La noticia llegaba a primera hora de la mañana del jueves, con la intervención desde la tribuna de Mertxe Aizpurua, portavoz de EH Bildu en el Congreso: la izquierda independentista vasca votaría ‘sí’ a la convalidación del decreto. El diputado del BNG hizo lo mismo. ERC tuvo que elegir entre no votar el decreto del Gobierno que supuestamente les espió o votar un gobierno que sus propios dirigentes habían defendido días atrás. Le tembló el pulso a Gabriel Rufián. Las medidas sociales que contiene el decreto (siempre pueden ser más profundas de lo que son) no benefician al CNI, tampoco a las cloacas del Estado, y sí a las clases trabajadoras que ven con pavor cómo la guerra está derivando en una crisis global cuyas consecuencias parecen imposibles de frenar.
"Estamos en un momento político delicado y especialmente grave", aseguraba Aizpurua al inicio de su intervención. El espionaje desde el Estado a la disidencia política es una de las prácticas más evidentes de una democracia herida. Por ello, para la izquierda independentista vasca (con quien el Estado español ha fabricado la mayor maquinaria de represión en la historia del periodo democrático) la actual situación es especialmente difícil y el ‘caso Pegasus’ puede ser consecuencia de un fin precipitado de la legislatura. Pero, en palabras de su portavoz en Madrid, el jueves votaron "priorizando los intereses de los trabajadores por encima de los intereses propios". "La gente no puede ser quien pague las consecuencias de los graves errores de este Gobierno", añadió.

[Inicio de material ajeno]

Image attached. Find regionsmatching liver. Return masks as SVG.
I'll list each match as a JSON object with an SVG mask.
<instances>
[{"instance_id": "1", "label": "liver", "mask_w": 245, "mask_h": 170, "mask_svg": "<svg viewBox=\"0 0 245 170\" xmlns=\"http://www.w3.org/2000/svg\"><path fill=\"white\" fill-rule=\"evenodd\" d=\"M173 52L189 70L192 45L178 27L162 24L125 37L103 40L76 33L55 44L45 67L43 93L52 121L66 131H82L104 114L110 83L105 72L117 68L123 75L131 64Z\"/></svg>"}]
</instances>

ERC ha teorizado, tras los momentos más álgidos del choque contra el Estado del 2017 y el juicio del Tribunal Supremo, que para volver a plantear un desafío independentista hay que "ampliar la base", y que para ello la prioridad ha de ser "gobernar bien" y mejorar la vida de la gente, así pretenden sumar nuevas personas a la causa independentista. Esta semana no han sido coherentes con esta premisa, su premisa. Y, sin embargo, aciertan en el diagnóstico de que el PSOE por sí solo no va a abrir las ventanas de los aparatos del Estado y ventilarlos, democratizando estamentos que tienen unas inercias alejadas de las exigencias liberales. Una difícil disyuntiva, la de estos días pasados.

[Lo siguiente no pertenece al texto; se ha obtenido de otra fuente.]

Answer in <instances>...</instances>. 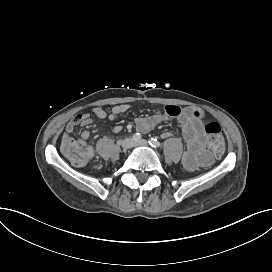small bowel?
Segmentation results:
<instances>
[{"instance_id":"1","label":"small bowel","mask_w":272,"mask_h":272,"mask_svg":"<svg viewBox=\"0 0 272 272\" xmlns=\"http://www.w3.org/2000/svg\"><path fill=\"white\" fill-rule=\"evenodd\" d=\"M129 110L128 104H117L112 107L108 113L100 106L93 108V115L98 119H107L114 121L119 115L126 113ZM167 117L176 118V123L180 128L185 150L182 157V163L188 171L196 170L200 164L204 163L206 158L205 152V136L202 131L201 119L204 114L201 110L178 106H167L164 113L159 110H154L150 115L139 117L135 120L137 129L142 133L151 131L158 123L167 119ZM93 122L89 113H80L73 118L66 126V128L75 129L78 125L88 126ZM122 127L117 125L113 128L115 133L121 132ZM84 140L90 137V131L85 130L81 134ZM164 138L170 137L171 133L166 131L162 134ZM91 148V147H90Z\"/></svg>"}]
</instances>
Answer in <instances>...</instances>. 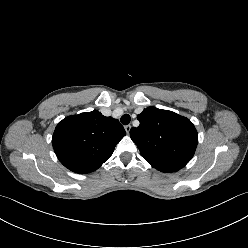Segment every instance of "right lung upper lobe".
I'll return each mask as SVG.
<instances>
[{"label": "right lung upper lobe", "instance_id": "right-lung-upper-lobe-1", "mask_svg": "<svg viewBox=\"0 0 248 248\" xmlns=\"http://www.w3.org/2000/svg\"><path fill=\"white\" fill-rule=\"evenodd\" d=\"M125 135L117 119L94 110L60 121L53 133L52 145L66 168L85 174L98 169Z\"/></svg>", "mask_w": 248, "mask_h": 248}]
</instances>
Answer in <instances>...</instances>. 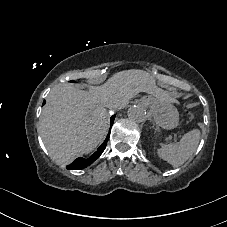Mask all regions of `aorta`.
Instances as JSON below:
<instances>
[{"label":"aorta","instance_id":"aorta-1","mask_svg":"<svg viewBox=\"0 0 227 227\" xmlns=\"http://www.w3.org/2000/svg\"><path fill=\"white\" fill-rule=\"evenodd\" d=\"M128 118L134 122L140 123L147 119L146 110L141 106H132L127 112Z\"/></svg>","mask_w":227,"mask_h":227}]
</instances>
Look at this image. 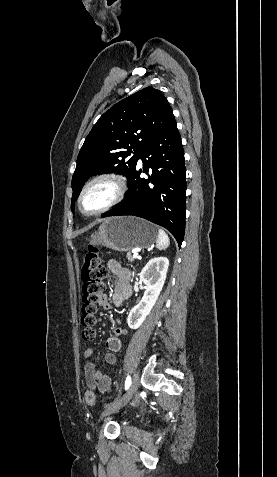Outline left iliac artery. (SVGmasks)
I'll return each mask as SVG.
<instances>
[{
    "instance_id": "left-iliac-artery-1",
    "label": "left iliac artery",
    "mask_w": 277,
    "mask_h": 477,
    "mask_svg": "<svg viewBox=\"0 0 277 477\" xmlns=\"http://www.w3.org/2000/svg\"><path fill=\"white\" fill-rule=\"evenodd\" d=\"M130 384H131V377L127 376L125 381V390H127L130 387Z\"/></svg>"
}]
</instances>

Cierto es que, cuando el Estado no espía a delincuentes o a posibles peligros para la ciudadanía sino a la disidencia política, lo hace para favorecer unos intereses (económicos, sociales o nacionales) de una élite que rodea a los altos estamentos del poder. Si el independentismo ha sido espiado es, precisamente, por defender unos derechos (en este caso democráticos, por expresar un anhelo nacional) contrarios a las voluntades del aparato del Estado español. La contrariedad llegó cuando ERC, en protesta por ser espiada por defender derechos, votó en contra a una norma que pretende garantizar también derechos sociales. Difícil disyuntiva, la conciencia de clase.